Jim Marsalis

No. 40
- Position: Cornerback

Personal information
- Born: October 10, 1945 (age 80) Pascagoula, Mississippi, U.S.
- Listed height: 5 ft 11 in (1.80 m)
- Listed weight: 194 lb (88 kg)

Career information
- High school: Carver (Pascagoula)
- College: Tennessee A&I
- NFL draft: 1969 (1st round, 23rd overall pick)

Career history
- Kansas City Chiefs (1969–1975); New Orleans Saints (1977);

Awards and highlights
- Super Bowl champion (IV); AFL champion (1969); PFW AFL Defensive Rookie of the Year (1969); First-team All-Pro (1970); Pro Bowl (1970); AFL All-Star (1969); Second-team All-American (1968); First-team Little All-American (1968);

Career NFL/AFL statistics
- Interceptions: 15
- Interception yards: 116
- Fumble recoveries: 6
- Sacks: 1
- Stats at Pro Football Reference

= Jim Marsalis =

American football player (born 1945)

James Marsalis (born October 10, 1945) is an American former professional football player who was a cornerback for nine seasons in the American Football League (AFL) and National Football League (NFL).

== Early life ==
Marsalis was born on October 10, 1945, in Pascagoula, Mississippi. He attended Carver High School, where he played football.

==College career==
Marsalis played college football at Tennessee A&I (now Tennessee State University) from 1965 to 1968, under coach "Big John" Merritt, before playing professionally from 1969 through 1977. He was dominant enough as a cornerback to have only one touchdown thrown against him in four seasons of college football.

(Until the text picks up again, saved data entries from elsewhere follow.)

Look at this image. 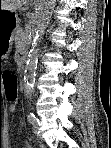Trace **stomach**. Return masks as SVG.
I'll use <instances>...</instances> for the list:
<instances>
[{
  "label": "stomach",
  "instance_id": "obj_1",
  "mask_svg": "<svg viewBox=\"0 0 111 148\" xmlns=\"http://www.w3.org/2000/svg\"><path fill=\"white\" fill-rule=\"evenodd\" d=\"M19 24L20 19L16 10H0V58H6L11 51Z\"/></svg>",
  "mask_w": 111,
  "mask_h": 148
}]
</instances>
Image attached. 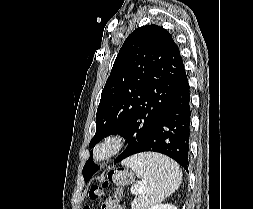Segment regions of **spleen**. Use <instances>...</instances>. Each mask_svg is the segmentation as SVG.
Wrapping results in <instances>:
<instances>
[{
	"label": "spleen",
	"mask_w": 253,
	"mask_h": 209,
	"mask_svg": "<svg viewBox=\"0 0 253 209\" xmlns=\"http://www.w3.org/2000/svg\"><path fill=\"white\" fill-rule=\"evenodd\" d=\"M142 179L143 192L132 202V209H148L162 202L177 190L182 182L180 167L158 153H141L122 162Z\"/></svg>",
	"instance_id": "3e777b00"
}]
</instances>
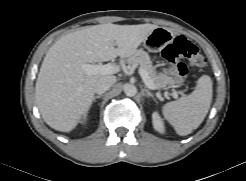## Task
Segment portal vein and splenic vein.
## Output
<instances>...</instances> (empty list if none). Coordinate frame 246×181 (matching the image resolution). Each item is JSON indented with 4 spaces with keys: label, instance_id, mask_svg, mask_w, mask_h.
Returning <instances> with one entry per match:
<instances>
[{
    "label": "portal vein and splenic vein",
    "instance_id": "18ae733b",
    "mask_svg": "<svg viewBox=\"0 0 246 181\" xmlns=\"http://www.w3.org/2000/svg\"><path fill=\"white\" fill-rule=\"evenodd\" d=\"M81 68L88 75H109L117 73V69L112 64L97 65V64H82ZM139 74L145 83V85L150 89H157L153 81L150 79L148 73L142 68L139 69ZM178 93L183 94V92L173 91L172 96L174 98L178 97Z\"/></svg>",
    "mask_w": 246,
    "mask_h": 181
}]
</instances>
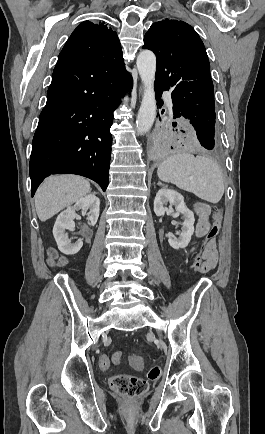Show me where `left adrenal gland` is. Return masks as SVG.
Wrapping results in <instances>:
<instances>
[{
	"instance_id": "1",
	"label": "left adrenal gland",
	"mask_w": 265,
	"mask_h": 434,
	"mask_svg": "<svg viewBox=\"0 0 265 434\" xmlns=\"http://www.w3.org/2000/svg\"><path fill=\"white\" fill-rule=\"evenodd\" d=\"M158 186H163V184H161V182H158Z\"/></svg>"
}]
</instances>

In 1968, Marsalis was named an All-American by both The Sporting News and Time Magazine. He vaulted into the conscience of professional scouts at the 1968 Blue-Gray All-Star Classic by intercepting a record three passes in the game. He was Senior of the Year at Tennessee.

==Professional career==
Marsalis was selected in the first round of the 1969 NFL Draft by the AFL's Kansas City Chiefs (23rd overall). An immediate starter at cornerback, Marsalis helped the Chiefs defeat the defending league champion New York Jets in the first game of the 1969 AFL playoffs, with two interceptions off the Jets' Joe Namath. After the Chiefs won the final AFL Championship Game a week later in Oakland against the Raiders 16–6, where Marsalis had another interception, he started in the Super Bowl IV, the Fourth AFL-NFL World Championship Game. The Chiefs, defeated the Minnesota Vikings in the last World Championship game played between the AFL and NFL champions.

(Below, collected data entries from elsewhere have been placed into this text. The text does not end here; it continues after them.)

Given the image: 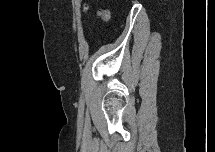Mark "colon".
I'll return each instance as SVG.
<instances>
[{
  "instance_id": "1",
  "label": "colon",
  "mask_w": 215,
  "mask_h": 152,
  "mask_svg": "<svg viewBox=\"0 0 215 152\" xmlns=\"http://www.w3.org/2000/svg\"><path fill=\"white\" fill-rule=\"evenodd\" d=\"M98 16L101 20L106 21L110 15H109V12L107 10L102 9V10H99Z\"/></svg>"
}]
</instances>
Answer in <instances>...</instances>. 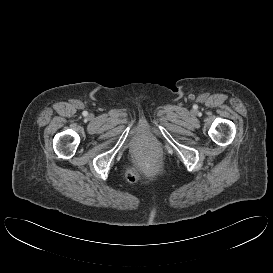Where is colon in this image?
<instances>
[{
	"instance_id": "5ec220e1",
	"label": "colon",
	"mask_w": 273,
	"mask_h": 273,
	"mask_svg": "<svg viewBox=\"0 0 273 273\" xmlns=\"http://www.w3.org/2000/svg\"><path fill=\"white\" fill-rule=\"evenodd\" d=\"M127 178H128V180H130V181H134V180H135V176H134L132 173H128V174H127Z\"/></svg>"
}]
</instances>
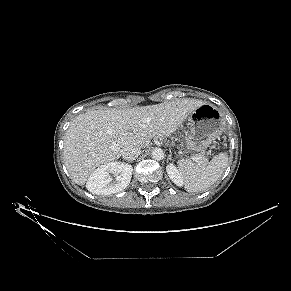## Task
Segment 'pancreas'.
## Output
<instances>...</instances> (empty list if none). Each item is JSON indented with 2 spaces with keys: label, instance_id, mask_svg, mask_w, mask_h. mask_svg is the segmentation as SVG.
I'll use <instances>...</instances> for the list:
<instances>
[{
  "label": "pancreas",
  "instance_id": "1",
  "mask_svg": "<svg viewBox=\"0 0 291 291\" xmlns=\"http://www.w3.org/2000/svg\"><path fill=\"white\" fill-rule=\"evenodd\" d=\"M201 159H202V163H206L207 162L205 157L201 156Z\"/></svg>",
  "mask_w": 291,
  "mask_h": 291
}]
</instances>
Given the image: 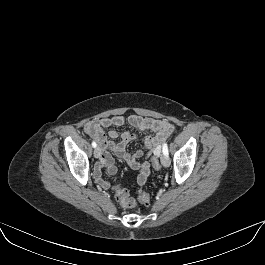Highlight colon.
<instances>
[{
  "label": "colon",
  "mask_w": 265,
  "mask_h": 265,
  "mask_svg": "<svg viewBox=\"0 0 265 265\" xmlns=\"http://www.w3.org/2000/svg\"><path fill=\"white\" fill-rule=\"evenodd\" d=\"M159 152H155L152 156V166L154 169L159 170L160 169V162H159ZM115 196L117 201L121 204L124 208H133L136 206V201L130 197L127 190L121 188L120 186H116L114 188ZM138 200L140 203L144 205L150 204V196L147 193H139Z\"/></svg>",
  "instance_id": "colon-1"
}]
</instances>
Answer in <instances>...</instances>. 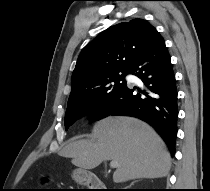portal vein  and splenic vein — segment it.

A two-time Pro Bowler with the Chiefs (1970 and 1971), Marsalis was selected by Pro Football Weekly and the NFL Players Association as the 1969 AFL Defensive Rookie of the Year. He was also selected All Pro in 1970. A physical player, Marsalis' style of play as a defensive back was often associated with the physical "bump and run" tactics that would eventually be outlawed by the NFL.

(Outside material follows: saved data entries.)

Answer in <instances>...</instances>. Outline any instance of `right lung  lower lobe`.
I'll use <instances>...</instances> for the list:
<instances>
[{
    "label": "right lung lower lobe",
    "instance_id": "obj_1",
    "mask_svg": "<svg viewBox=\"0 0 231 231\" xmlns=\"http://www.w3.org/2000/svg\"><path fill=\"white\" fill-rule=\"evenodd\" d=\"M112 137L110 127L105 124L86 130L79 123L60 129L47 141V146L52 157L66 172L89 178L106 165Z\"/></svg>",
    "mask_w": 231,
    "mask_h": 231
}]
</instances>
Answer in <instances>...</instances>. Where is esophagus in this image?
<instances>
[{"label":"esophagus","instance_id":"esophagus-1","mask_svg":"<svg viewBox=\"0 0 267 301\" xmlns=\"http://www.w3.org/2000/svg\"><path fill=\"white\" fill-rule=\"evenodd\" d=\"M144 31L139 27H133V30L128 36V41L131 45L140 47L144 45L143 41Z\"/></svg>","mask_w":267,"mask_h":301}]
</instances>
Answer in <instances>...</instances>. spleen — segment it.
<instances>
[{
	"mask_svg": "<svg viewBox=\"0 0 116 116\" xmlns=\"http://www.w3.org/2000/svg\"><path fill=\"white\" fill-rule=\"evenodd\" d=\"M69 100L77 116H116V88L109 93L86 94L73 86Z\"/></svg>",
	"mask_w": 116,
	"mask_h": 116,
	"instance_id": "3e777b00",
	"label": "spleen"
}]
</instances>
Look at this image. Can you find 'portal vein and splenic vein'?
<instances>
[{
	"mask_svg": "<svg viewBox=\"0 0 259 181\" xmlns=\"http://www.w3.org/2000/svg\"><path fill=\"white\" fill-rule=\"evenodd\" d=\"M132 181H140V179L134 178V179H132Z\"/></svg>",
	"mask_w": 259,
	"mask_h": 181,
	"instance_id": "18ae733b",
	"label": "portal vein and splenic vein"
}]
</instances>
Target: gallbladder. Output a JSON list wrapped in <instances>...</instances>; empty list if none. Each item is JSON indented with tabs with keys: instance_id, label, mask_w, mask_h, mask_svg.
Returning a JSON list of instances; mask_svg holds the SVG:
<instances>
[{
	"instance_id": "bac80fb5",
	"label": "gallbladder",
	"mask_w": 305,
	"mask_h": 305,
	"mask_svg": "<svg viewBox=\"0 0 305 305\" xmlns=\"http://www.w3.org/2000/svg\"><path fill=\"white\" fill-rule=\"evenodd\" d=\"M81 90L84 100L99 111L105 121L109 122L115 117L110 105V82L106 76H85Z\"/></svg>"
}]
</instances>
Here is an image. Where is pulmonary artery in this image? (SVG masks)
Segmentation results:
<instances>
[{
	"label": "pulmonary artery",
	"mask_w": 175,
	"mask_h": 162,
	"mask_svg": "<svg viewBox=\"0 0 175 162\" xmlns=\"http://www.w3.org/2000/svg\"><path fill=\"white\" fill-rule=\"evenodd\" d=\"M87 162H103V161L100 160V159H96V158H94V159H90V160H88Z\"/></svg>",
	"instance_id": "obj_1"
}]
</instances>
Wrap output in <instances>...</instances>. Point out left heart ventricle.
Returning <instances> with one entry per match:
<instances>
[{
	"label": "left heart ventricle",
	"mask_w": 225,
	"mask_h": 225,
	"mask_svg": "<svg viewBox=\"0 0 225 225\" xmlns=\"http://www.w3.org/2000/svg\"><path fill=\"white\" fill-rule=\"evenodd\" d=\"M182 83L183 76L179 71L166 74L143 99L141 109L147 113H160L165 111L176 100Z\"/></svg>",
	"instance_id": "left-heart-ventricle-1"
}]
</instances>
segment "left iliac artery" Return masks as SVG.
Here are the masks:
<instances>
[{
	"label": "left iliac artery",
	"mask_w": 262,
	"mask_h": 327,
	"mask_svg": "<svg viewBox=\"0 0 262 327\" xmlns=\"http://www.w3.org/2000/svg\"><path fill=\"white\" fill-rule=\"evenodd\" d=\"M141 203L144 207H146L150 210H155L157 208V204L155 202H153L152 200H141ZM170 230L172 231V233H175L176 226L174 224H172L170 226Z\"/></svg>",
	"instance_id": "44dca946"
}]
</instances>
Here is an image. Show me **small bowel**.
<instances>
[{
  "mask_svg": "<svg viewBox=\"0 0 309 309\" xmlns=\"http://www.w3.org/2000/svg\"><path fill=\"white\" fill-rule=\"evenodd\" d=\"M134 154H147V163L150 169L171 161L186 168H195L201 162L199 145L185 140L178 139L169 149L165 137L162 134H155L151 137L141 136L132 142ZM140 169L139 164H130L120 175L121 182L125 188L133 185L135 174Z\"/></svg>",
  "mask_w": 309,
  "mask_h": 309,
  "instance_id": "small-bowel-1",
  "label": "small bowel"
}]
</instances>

After playing for the Chiefs through the 1976 season, Marsalis would play his last two professional seasons with the New Orleans Saints, retiring after the 1978 season. For his efforts at the college and professional level, Marsalis was selected to the Tennessee Sports Hall of Fame in 2012.

==Later life==
In 2023, Marshalis was inducted into the Black College Football Hall of Fame. Marsalis would later work in banking as a loan officer. He briefly served as a defensive secondary coach at Middle Georgia.